BI projects are noble in intent though many managers and technical consultants ignore its implications and prerequisites – data availability and quality, cooperation, maturity, infrastructure, adequate tools and knowledge.
Data availability and quality
The problem with data starts at the source, usually ERP and other IS. In theory they should cover all the requirements existing in an enterprise, though it’s not always possible to rich that state of art. Such needs arrive to be covered by ad-hoc developed tools which often include Excel & MS Access based solutions and whose data are often difficult to integrate.
Data Quality is maybe the most ignored component in the attempt of achieving an effective BI solution. The quality of data is based primarily on the validation implemented in source systems and the mechanisms used to cleanse the data before being reported, and secondarily on the efficiency and effectiveness of existing business processes and best practices.
Data Quality must be guaranteed for accurate decisions, if the quality is not proved, no wonder that users are reluctant of using the reports! Normally the data must be validated, and for this are needed users with adequate knowledge to do that and enough data to back up the BI reports. I would advance here that each BI report needs corresponding supporting OLTP reports, a good synchronization between data sets could offer the base for an adequate validation.
The quality of decisions is based on the degree to which data were understood and presented to decisional factors, though that’s not enough; is need also a complete perspective, and maybe that’s why some professionals prefer to prepare and aggregate data by themselves, this process allowing to get a deeper feeling of what’s happening (even that’s not enough).

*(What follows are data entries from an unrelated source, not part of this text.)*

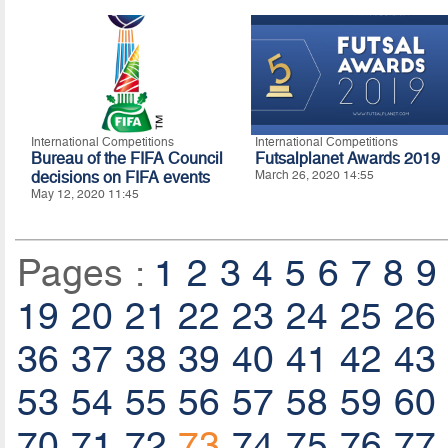
International Competitions
International Competitions
Bureau of the FIFA Council
Futsalplanet Awards 2019
decisions on FIFA events
March 26, 2020 14:55
May 12, 2020 11:45
Pages :
1
2
3
4
5
6
7
8
9
19
20
21
22
23
24
25
26
36
37
38
39
40
41
42
43
53
54
55
56
57
58
59
60
70
71
72
73
74
75
76
77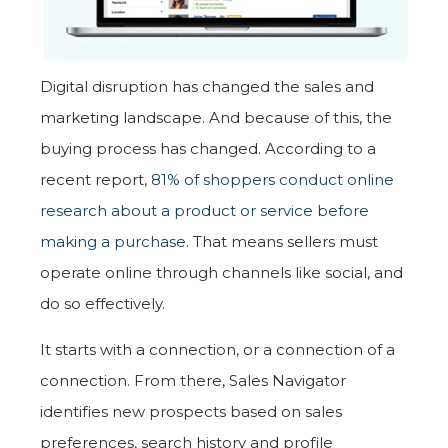
Digital disruption has changed the sales and
marketing landscape. And because of this, the
buying process has changed. According to a
recent report,
81% of shoppers conduct online
research about a product or service before
making a purchase
. That means sellers must
operate online through channels like social, and
do so effectively.
It starts with a connection, or a connection of a
connection. From there, Sales Navigator
identifies new prospects based on sales
preferences, search history and profile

A BI initiative doesn’t depends only on the effort of a department (usually IT), but of the business as a whole. Unfortunately the so called partnership is more a theoretical term than a fact, same as managers’ and users involvement.
BI implementations are also dependant on consultants’ skills, the degree to which they understood business’ requirements, team’s cohesion and other project (management) related issues. Everything culminates with the knowledge transfer and training which happens to miss just because of I don’t know what occult reason.
Most of the BI tools available on the market don’t satisfy all business/users’ requirements, even if they excel in some features, they lack in others. I would say that more that one BI tool is needed to cover most of the requirements. When features are not available or they are not handy enough, there is no wonder that users prefer to use tools they already know and see the immediate benefit.
Another important consideration is that BI tools rely on a data model, often inflexible from the point of the information it provides, but also of integrating additional data sets, algorithms and customization. It’s not an accident that customers are finding the concept of data cloud more appealing – it’s a requirement for nowadays business dynamics.
Jumping over the complexity of CMM/CMMI and other such models, I would simplify and say that organizations lack in that knowledge of transforming data in knowledge, understanding it and evolving it further in wisdom and competitive advantage. Most of the fancy words used by Sales People to sell a product don’t become reality over night; of course a BI tool might have the potentiality of fulfilling such goals, though it’s a long way to go until reaching that level.
Infrastructure here refers to human and technical components and the way they interact in getting the job done. Some of the issues were already covered in the previous subsections, while many others can be subject of more elaborated work. I resume in saying that it's not only about “breaking the habits” but aligning people and technologies to the desired level of performance, of retaining and diffusing knowledge. Unfortunately we deal with too much philosophy and less action.